Rumah itu tempat berteduh. Rumah itu tempat membagi kasih sayang, tempat bercengkerama saling melepas rindu. Rumah itu kenangan: manis dan juga pahit.
“Kenapa berdiri di situ, Kai?” Aku bertanya demikian bukan berarti sedang ingin mengganggu ketenangannya yang beberapa menit lalu tampak begitu saja tumbuh di mata istriku. Hari ini 182 hari setelah bayiku dipanggil Tuhan. Harusnya aku merayakan semangat hidup istriku yang menyala pada hari ini. Namun, dari caranya berdiri dan menatap ruang kosong di hadapannya menegaskan ada sesuatu yang kini berkecamuk dalam pikirannya. Dan itu harus aku ketahui secepatnya sebelum pikiran dalam dirinya kembali menggugurkan semangat hidupnya yang mulai menyala.
“Kenapa berdiri di situ, Kai? Come to me. Everythings’ s oke, Honey?” ulangku.
Kai tak menjawab, tidak pula menggeser posisi berdirinya. Ia masih mematung.
“Cesill sedang bermain petak umpet, Lee. Lihat! Ia bersembunyi di bawah pohon palem,” terang Kai tanpa menoleh. Aku merasakan kepedihan yang bergerak di ulu hati. Baru saja aku menemukan semangat hidup Kai tumbuh. Namun kini semangat itu sepertinya akan ternodai oleh kenangan atau angan-angan yang muncul tiba-tiba dalam pikiran Kai.
“Kai masih bayi, Honey. Mana mungkin main petak umpet,” aku menanggapinya lirih saja. Berharap tidak ada kelanjutan atas percakapan ini.
“Kata siapa, Lee. Bayi kecilku sudah mampu berjalan, lho, Lee. Lihat saja sendiri,” balasnya seraya megulurkan jari telunjuknya ke arah beranda di mana sekumpulan pohon palem bergerak-gerak diembus angin. Beranda itu tempat biasa Kai menjemur bayinya ketika sudah dimandikan. Aku mengembuskan napas berat.
“Kai,” bisikku lebih ditujukan kepada diri sendiri. “Sepertinya kita harus menjual rumah ini.”
Pembahasan perihal menjual rumah membuat Kai berang. Ia sama sekali tidak setuju. Di luar bahwa rumah itu isinya melulu bayi Cesill, hal lain membuat Kai menolak. Ia ingin menghabiskan sepanjang waktunya untuk mengingat bayinya tanpa suasana yang berubah. Aku terus merayu. Kai terus bertahan.

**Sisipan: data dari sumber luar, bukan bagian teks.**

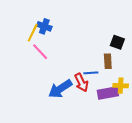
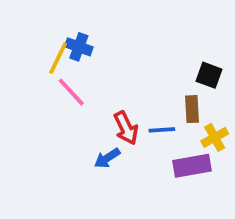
red arrow: (81, 82) -> (126, 128), moved
yellow cross: (121, 86) -> (215, 137), moved, turned -32
blue arrow: (60, 89) -> (107, 158), size x0.6

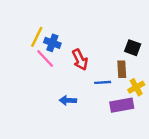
blue cross: (79, 47) -> (52, 43), moved
red arrow: (126, 128) -> (80, 60), moved
blue arrow: (107, 158) -> (68, 100), turned 35

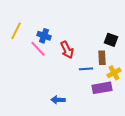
yellow line: (37, 37) -> (16, 31), moved
blue arrow: (68, 100) -> (58, 100), moved

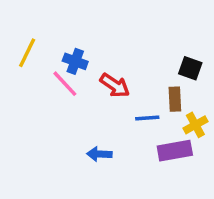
red arrow: (67, 50) -> (115, 85), turned -30
blue arrow: (58, 100) -> (99, 154), moved

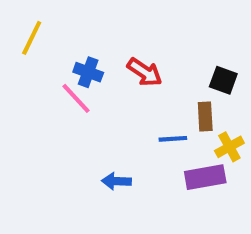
yellow line: (27, 53) -> (32, 38), moved
red arrow: (115, 85) -> (145, 72), moved

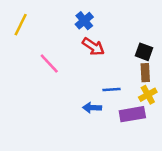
blue cross: (88, 72) -> (84, 21), moved, turned 30
brown rectangle: (205, 117) -> (145, 73), moved
blue arrow: (116, 181) -> (92, 108), moved

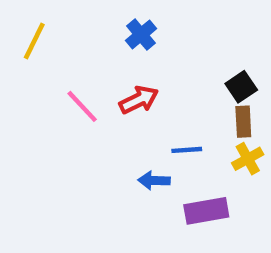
red arrow: (93, 47) -> (139, 100), moved, turned -60
black square: (144, 52) -> (241, 87), turned 36
purple rectangle: (132, 114) -> (206, 211), moved

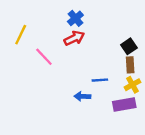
yellow line: (34, 41) -> (21, 35), moved
red arrow: (139, 100) -> (74, 38), moved
purple rectangle: (206, 211) -> (124, 104), moved

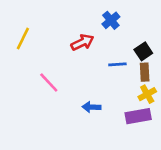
blue cross: (75, 18) -> (111, 20), moved
pink line: (44, 57) -> (49, 82), moved
blue line: (100, 80) -> (117, 64), moved

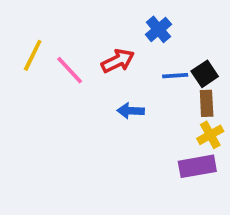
blue line: (117, 64) -> (175, 76), moved
pink line: (49, 82) -> (70, 70), moved
blue arrow: (92, 107) -> (131, 111), moved

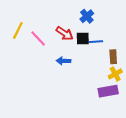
red arrow: (118, 61) -> (65, 33), turned 60
black square: (205, 74) -> (83, 39), moved, turned 32
blue arrow: (131, 111) -> (64, 61), moved

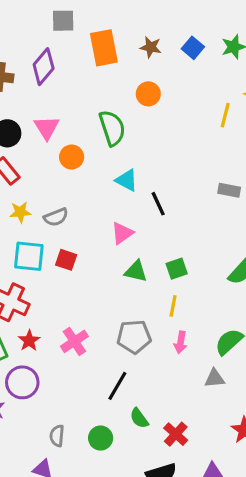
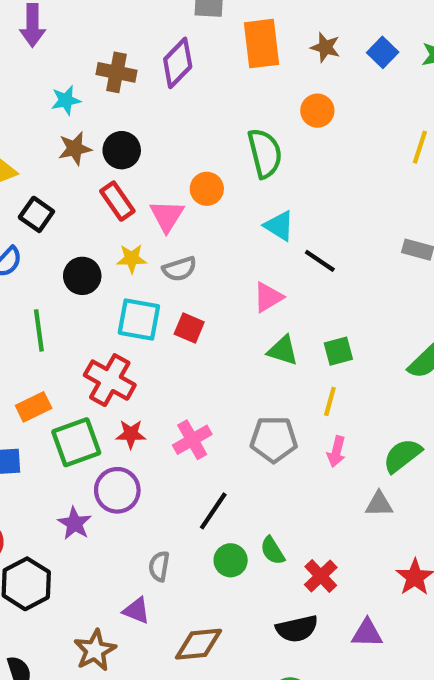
pink triangle: (47, 128) -> (167, 216), moved
black line: (158, 204) -> (320, 261), turned -35
red star: (29, 341) -> (131, 434), turned 30
black line: (117, 386) -> (213, 511), moved
green circle: (101, 438) -> (231, 560), moved

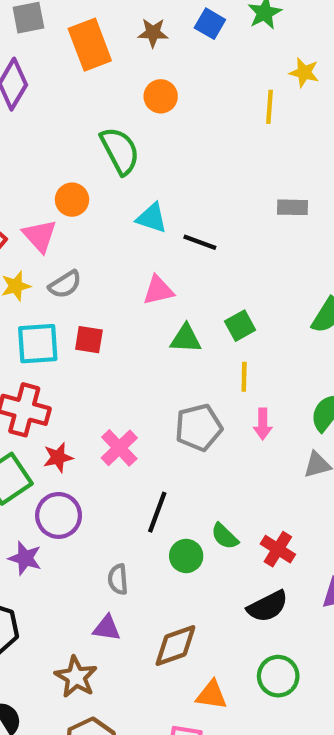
pink triangle: (268, 297) -> (158, 290), turned 32

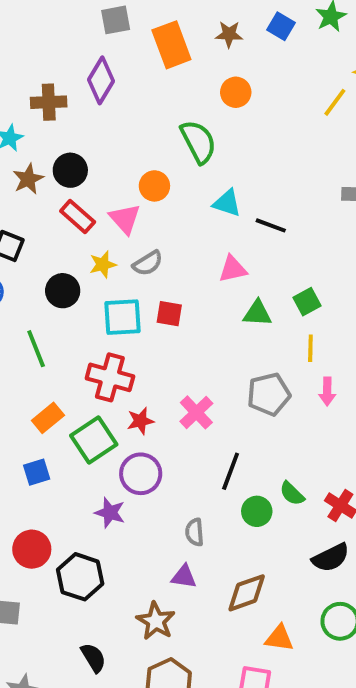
yellow line: (270, 107) -> (335, 102), turned 32

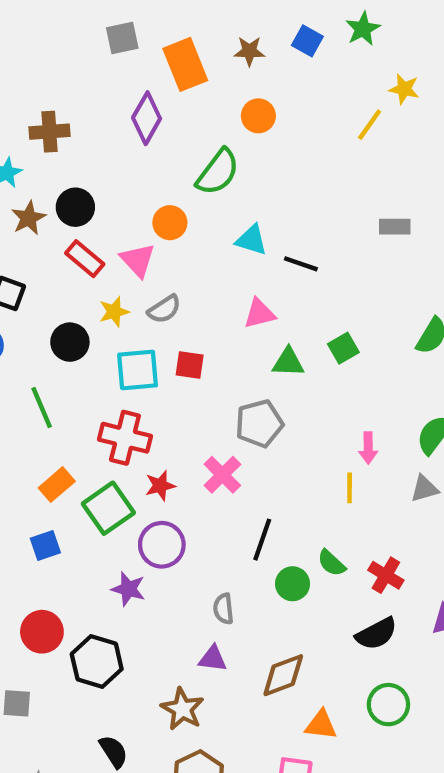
purple diamond: (101, 80) -> (147, 118), moved
green semicircle: (198, 142) -> (218, 172), turned 66
yellow line: (310, 348) -> (350, 488), moved
gray pentagon: (269, 394) -> (259, 423), moved

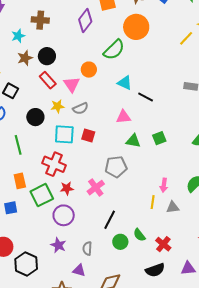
orange circle: (258, 116) -> (136, 27), size x1.6
orange rectangle: (57, 485) -> (20, 181), turned -70
gray triangle: (424, 489) -> (173, 207), moved
purple star: (128, 589) -> (58, 245), moved

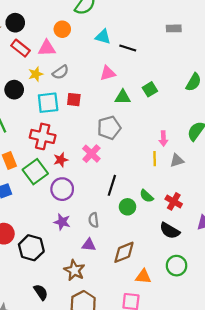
pink triangle: (72, 84) -> (47, 48), turned -48
black semicircle: (155, 270) -> (170, 231), turned 60

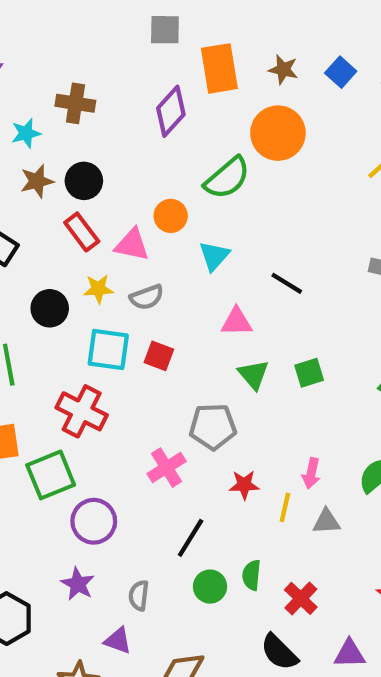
cyan triangle: (103, 37) -> (214, 256), moved, turned 42
green triangle: (123, 97) -> (253, 374), turned 35
red star: (61, 160) -> (244, 485), moved
green semicircle: (147, 196) -> (252, 575), turned 40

Bukan hal mudah menjual rumah dalam kondisi perekonomian negara yang kian muram. Namun tidak berarti bahwa kesempatan untuk melepas rumah kenangan itu tertutup. Berkali-kali teleponku berdering untuk tujuan yang jelas; orang-orang yang menanyakan harga, letak, fasilitas dan segala tetek-bengek rumah tersebut, selebihnya, entah hanya sekadar iseng atau makelar yang menginginkan komisi lebih dari rumah yang akan aku jual—untuk yang satu ini aku kerap meng-kick langsung dengan pernyataan: tanpa perantara.
Jujur, kalau dibilang berat, menjual rumah ini adalah berat. Bagaimana tidak, rumah itu rumah yang kucicil dengan keringat dan air mataku juga istriku. Kali pertama aku memutuskan untuk menikah dengan Kai, jangankan sebuah rumah, pekerjaan pun masih dibilang belum mapan: gaji yang hanya cukup untuk membayar cicilan motor yang nominalnya tidak kurang dari enam ratus ribu rupiah.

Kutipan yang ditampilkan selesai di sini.